I felt bad for Ariane. I really did. Hosea and Leah are clearly very close and I can imagine that three people can be an awkward number if you're not working well together. Stefan, Jamie, and Carla were also in that three-is-a-crowd situation. Stefan and Jamie have this strange thing going. It seems that Jamie doesn't like Stefan and Jamie absolutely loves Jamie and Stefan can be a little condescending and controlling. Then there's Carla who is just stuck in the middle. She's the odd man out there. Jeff, Radhika, and Fabio all have very different personalities but they seemed to be OK together.

Bravotv.com: The chefs set up their menus and headed up to Dan Barber's Blue Hill restaurant at Stone Barns. Tell us a little about this location.

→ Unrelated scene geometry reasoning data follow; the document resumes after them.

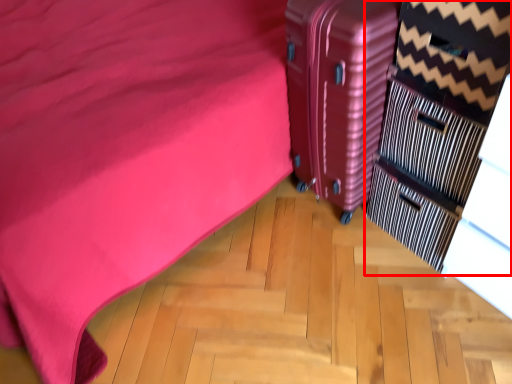 Question: From the image's perspective, what is the correct spatial positioning of dresser (annotated by the red box) in reference to suitcase?

Choices:
 (A) below
 (B) above

Answer: (A) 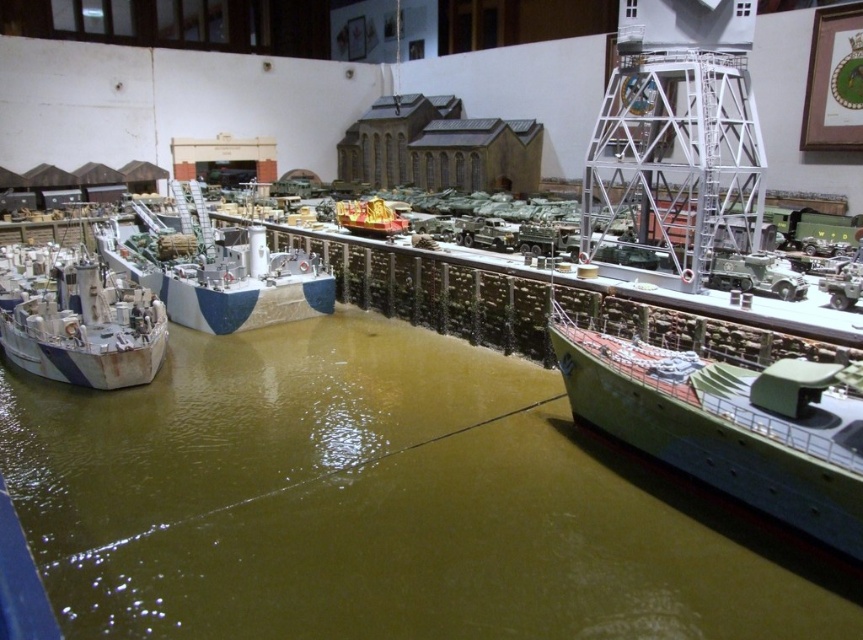 Between point (400, 429) and point (57, 380), which one is positioned behind?

The point (57, 380) is behind.

Is green matte water at center thinner than rusty metal ship at left?

No.

Does point (127, 589) come in front of point (124, 365)?

Yes, point (127, 589) is closer to viewer.

This screenshot has width=863, height=640. I want to click on green matte water at center, so click(378, 504).

Is the position of green matte ship at center less distant than that of rusty metal ship at left?

Yes, green matte ship at center is closer to the viewer.

Does green matte ship at center have a lesser width compared to rusty metal ship at left?

No, green matte ship at center is not thinner than rusty metal ship at left.

Does point (773, 426) come behind point (89, 314)?

That is False.

The image size is (863, 640). I want to click on green matte ship at center, so click(x=729, y=424).

Does green matte water at center have a larger size compared to green matte ship at center?

Correct, green matte water at center is larger in size than green matte ship at center.

What do you see at coordinates (378, 504) in the screenshot? This screenshot has width=863, height=640. I see `green matte water at center` at bounding box center [378, 504].

Is point (154, 429) more distant than point (564, 362)?

Yes, it is behind point (564, 362).

Where is `green matte water at center`? green matte water at center is located at coordinates (378, 504). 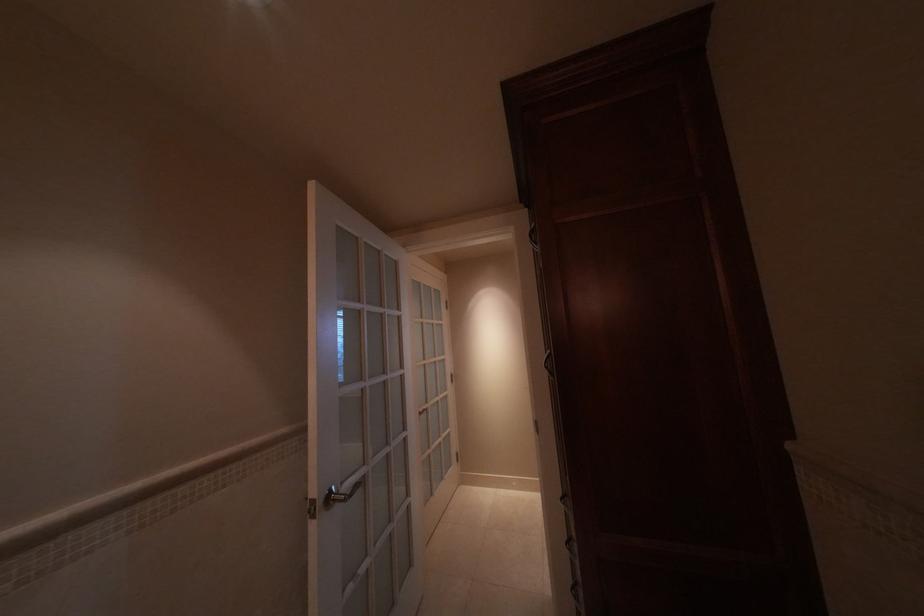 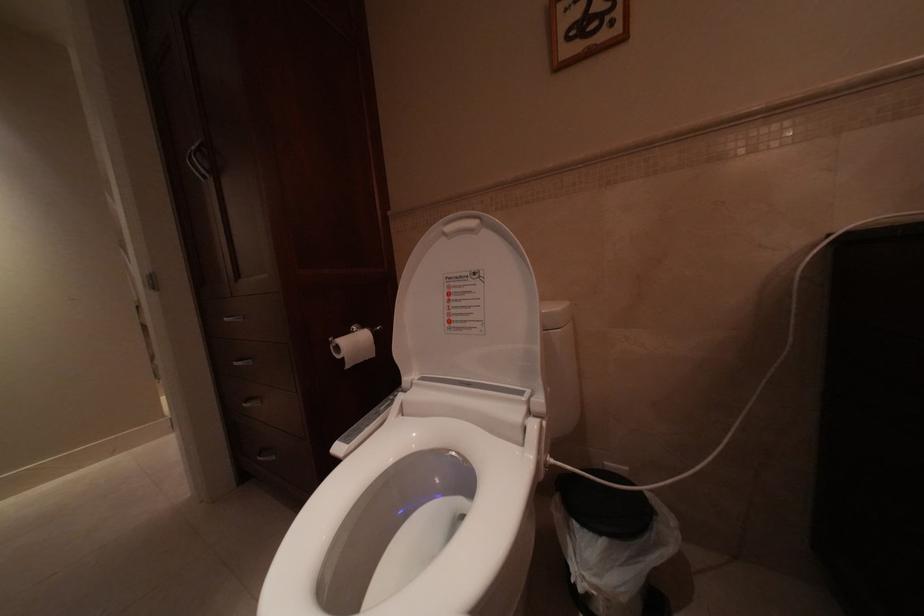 Question: Based on the continuous images, in which direction is the camera rotating? Reply with the corresponding letter.

Choices:
 (A) Left
 (B) Right
 (C) Up
 (D) Down

Answer: (B) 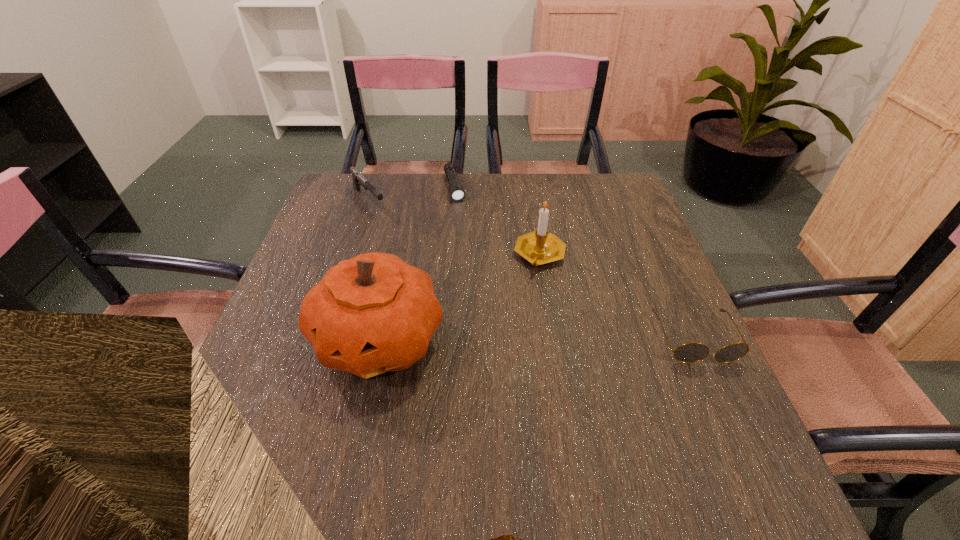 At what (x,y) coordinates should I click in order to perform the action: click on object that is the third closest one to the third nearest object. Please return your answer as a coordinate pair (x, y). Image resolution: width=960 pixels, height=540 pixels. Looking at the image, I should click on (457, 193). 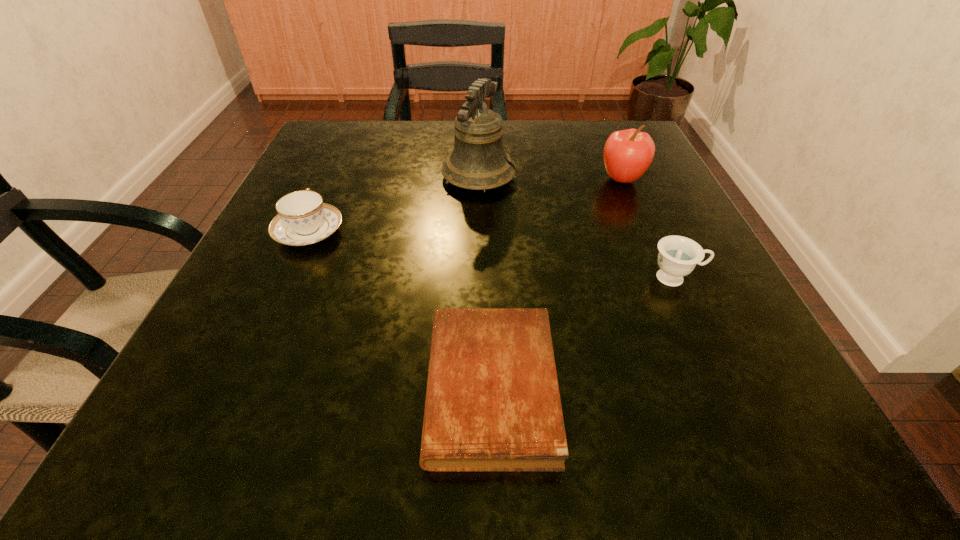 Locate an element on the screen. This screenshot has height=540, width=960. apple positioned at the right edge is located at coordinates (627, 155).

Where is `teacup that is at the right edge`? The width and height of the screenshot is (960, 540). teacup that is at the right edge is located at coordinates pyautogui.click(x=678, y=256).

Where is `object at the far right corner`? The image size is (960, 540). object at the far right corner is located at coordinates (627, 155).

You are a GUI agent. You are given a task and a screenshot of the screen. Output one action in this format:
    pyautogui.click(x=<x>, y=<y>)
    Task: Click on the vacant area at the far edge of the desktop
    This screenshot has height=540, width=960.
    Given the screenshot: What is the action you would take?
    pyautogui.click(x=565, y=154)

Image resolution: width=960 pixels, height=540 pixels. Identify the location of free region at the near edge of the desktop. (653, 415).

Image resolution: width=960 pixels, height=540 pixels. I want to click on vacant space at the left edge of the desktop, so click(x=221, y=334).

Identify the location of vacant space at the right edge. (638, 199).

Find the location of a particular element. vacant space at the far left corner of the desktop is located at coordinates pos(354,160).

This screenshot has height=540, width=960. Identify the location of vacant space at the far right corner. (579, 130).

In the image, there is a desktop. Where is `vacant space at the near right corner`? vacant space at the near right corner is located at coordinates (804, 451). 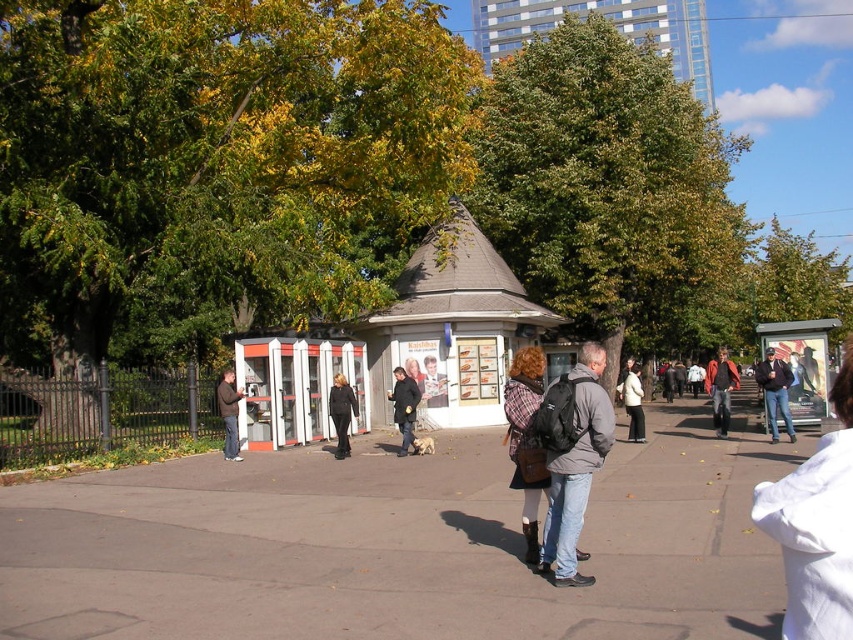 Question: Can you confirm if green leafy tree at upper left is smaller than dark brown leather jacket at left?

Choices:
 (A) yes
 (B) no

Answer: (B)

Question: Which of the following is the closest to the observer?

Choices:
 (A) (426, 372)
 (B) (490, 268)
 (C) (308, 346)
 (D) (573, 572)

Answer: (D)

Question: Does brown asphalt at center appear under plaid fabric coat at center?

Choices:
 (A) no
 (B) yes

Answer: (B)

Question: Is dark brown leather jacket at center in front of dark brown leather jacket at left?

Choices:
 (A) yes
 (B) no

Answer: (B)

Question: Which object appears farthest from the camera in this image?

Choices:
 (A) dark brown leather jacket at left
 (B) plaid fabric jacket at center

Answer: (B)

Question: Which of the following is the farthest from the observer?

Choices:
 (A) brown asphalt at center
 (B) leather jacket at center

Answer: (B) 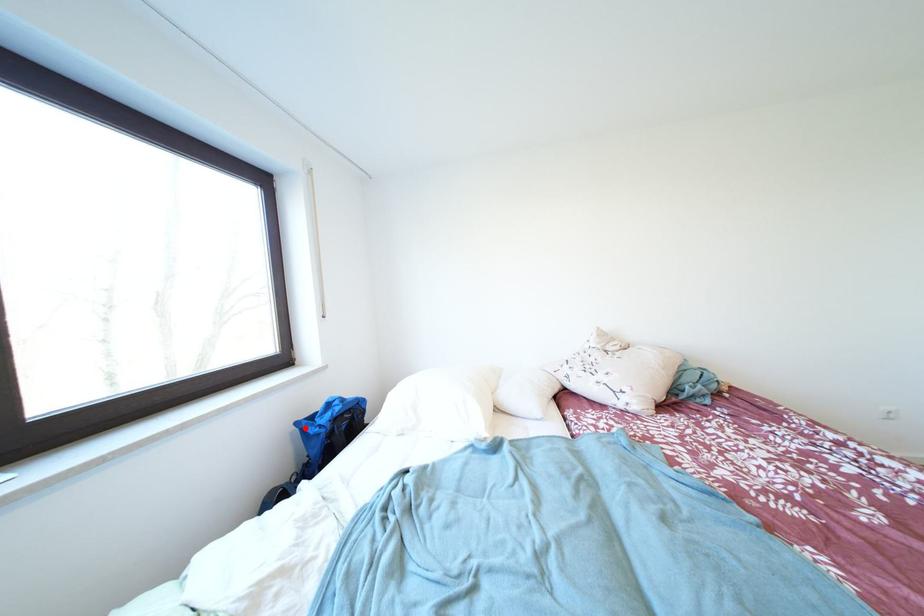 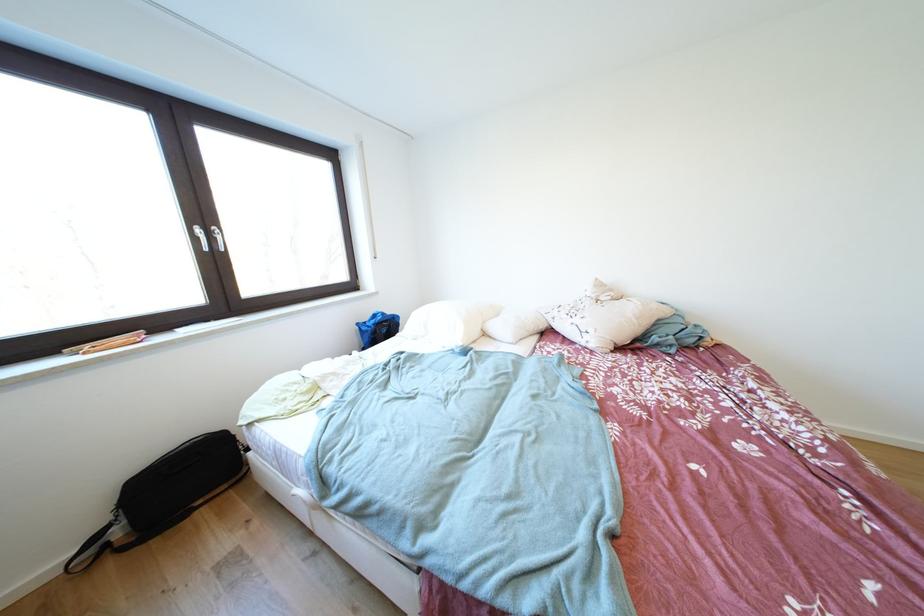 Locate, in the second image, the point that corresponds to the highlighted location in the first image.

(367, 329) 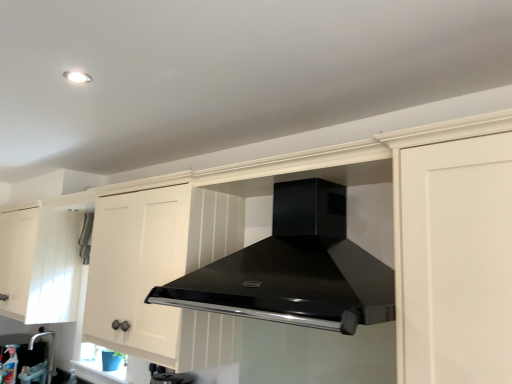 Describe the element at coordinates (295, 269) in the screenshot. This screenshot has height=384, width=512. I see `glossy black range hood at center` at that location.

Identify the location of glossy black range hood at center. The image size is (512, 384). [x=295, y=269].

The height and width of the screenshot is (384, 512). I want to click on glossy black range hood at center, so click(295, 269). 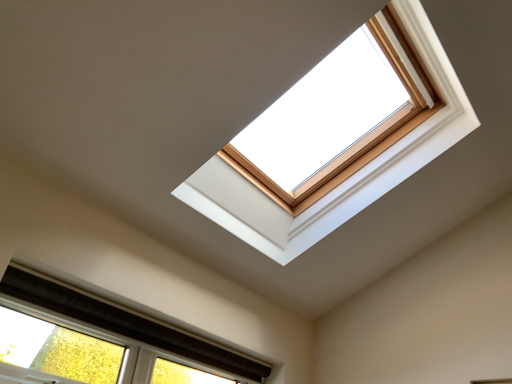 Measure the distance between point [136,320] and camera.

They are 5.73 feet apart.

The width and height of the screenshot is (512, 384). Identify the location of matte black curtain at lower left. (125, 323).

What do you see at coordinates (125, 323) in the screenshot? This screenshot has width=512, height=384. I see `matte black curtain at lower left` at bounding box center [125, 323].

What is the approximate height of matte black curtain at lower left?

4.51 inches.

At what (x,y) coordinates should I click in order to perform the action: click on matte black curtain at lower left. Please return your answer as a coordinate pair (x, y). Image resolution: width=512 pixels, height=384 pixels. Looking at the image, I should click on (125, 323). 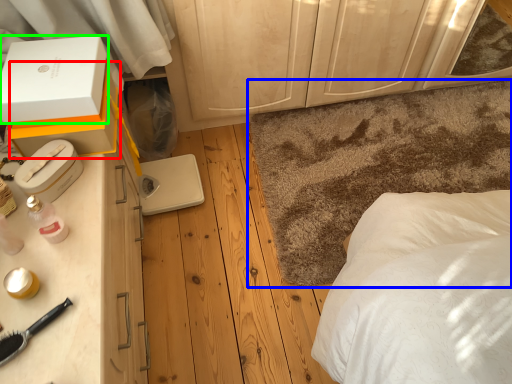 Question: Based on their relative distances, which object is farther from box (highlighted by a red box)? Choose from mat (highlighted by a blue box) and box (highlighted by a green box).

Choices:
 (A) mat
 (B) box

Answer: (A) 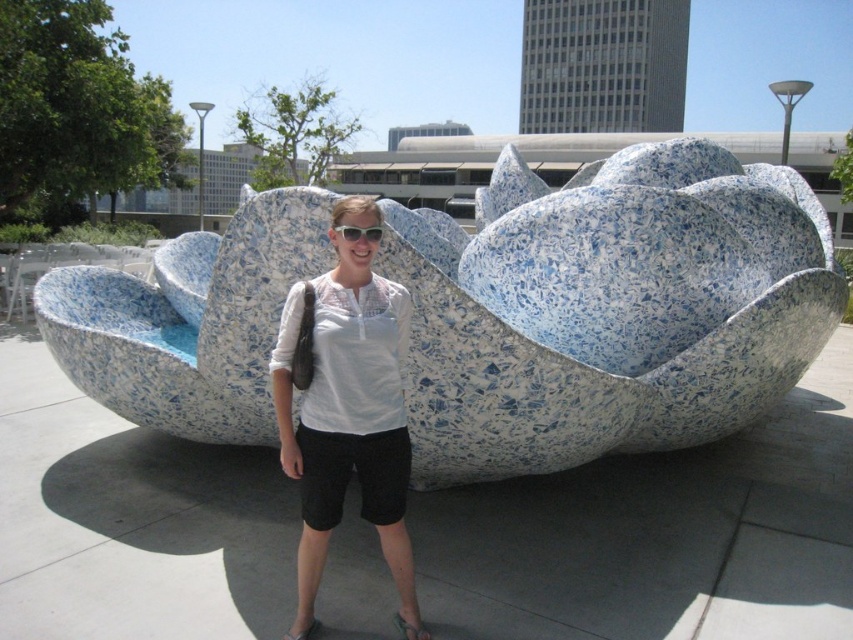 You are standing in front of the sculpture and want to take a photo that includes both you and the blue speckled stone flower at center. If you are currently 2.93 meters away from the flower, what is the minimum distance you should move backward to ensure you and the flower are fully visible in the frame?

Since the blue speckled stone flower at center is 2.93 meters away from the viewer, moving backward by at least 0.5 meters would ensure both you and the flower are fully visible in the photo.

You are a photographer trying to capture the blue speckled stone flower at center and the white plastic sunglasses at center in a single shot. Based on their positions, which object should you adjust your camera to focus on first if you want to ensure both are in frame?

The blue speckled stone flower at center is positioned on the right side of white plastic sunglasses at center. To ensure both are in frame, focus on the white plastic sunglasses at center first as it is closer to the left, then adjust the camera to include the blue speckled stone flower at center on the right.

You are a photographer trying to capture the sculpture in the center. You notice a specific point marked at coordinates point (608, 308). Where exactly is this point located on the sculpture?

The point (608, 308) is on the blue speckled stone flower at center. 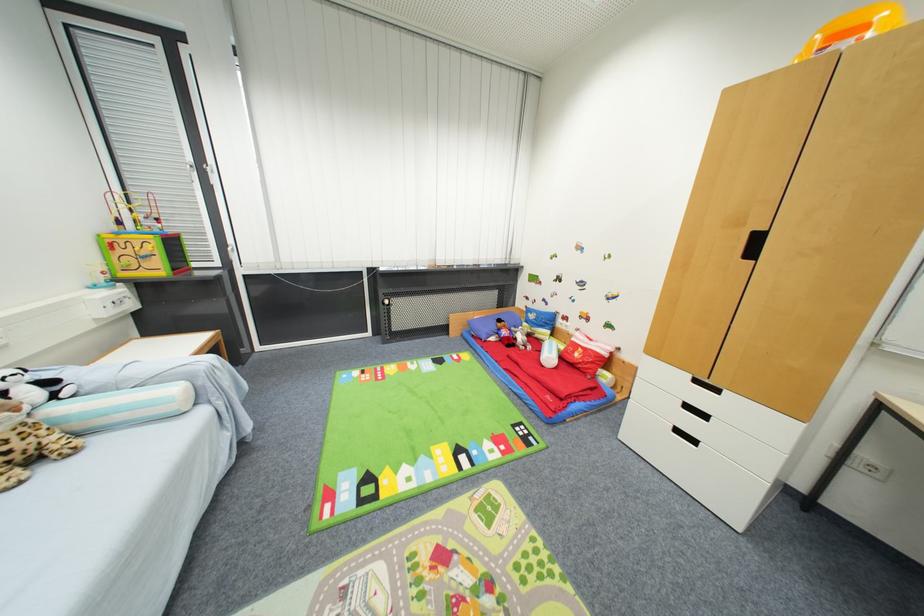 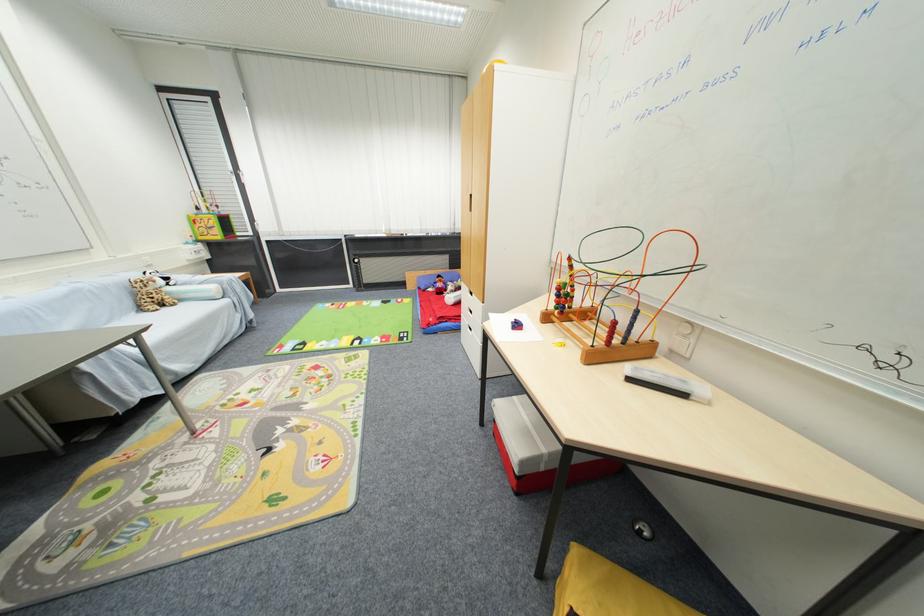 Find the pixel in the second image that matches (691,408) in the first image.

(473, 310)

I thought it was a great challenge and was simple and straightforward, as it should be. Even though they changed the venue on them I thought it was a good twist. Blue Hill, the actual restaurant, has a location in Manhattan and one up at Stone Barns and Dan Barber is certainly one of the pioneers and trailblazers in NYC that is really connecting farmers and chefs. He's a big advocate for sustainability, for locally grown and sustainable farming practices, and he's deeply connected to the farmers he works with. I've been to Blue Hill, his restaurant, several times since it's opened and I've known Dan for a long time. What he's created at Stone Barns is really a chef's dream. The farm is really self-sustainable meaning they recycle and they have very little waste. Every piece of every vegetable, animal, and mineral is used and then recycled. At the same time, he has created this unbelievable bounty around him that they have access to and they use some of it and then they also sell some of it. They also create revenue that way, I believe. He has a three-acre greenhouse, amazing gardens, sheep, and pigs, and chickens. It's also surrounded by an amazing piece of wildlife, on a huge piece of land surrounded by woods. It's just a really special place. The restaurant and the quality of ingredients are obviously magnificent. It's great because it all tastes delicious and fresh as fresh can be. It's a great road trip from New York and you can take a tour. They have a docent program where kids from the local high school are the guides. It's amazing, beautiful, and the food is fantastic. It's a great experience and I think urban chefs have very little connection to the food they're cooking. It comes on a truck and they cut it down, do a million things to it, and then serve it at night. It's great to allow young chefs to get back to the farm and have a relationship with what they're cooking and have a connection so it's not just a slab of meat. You don't really know how much work goes into raising and farming meat. I thought it was a great challenge.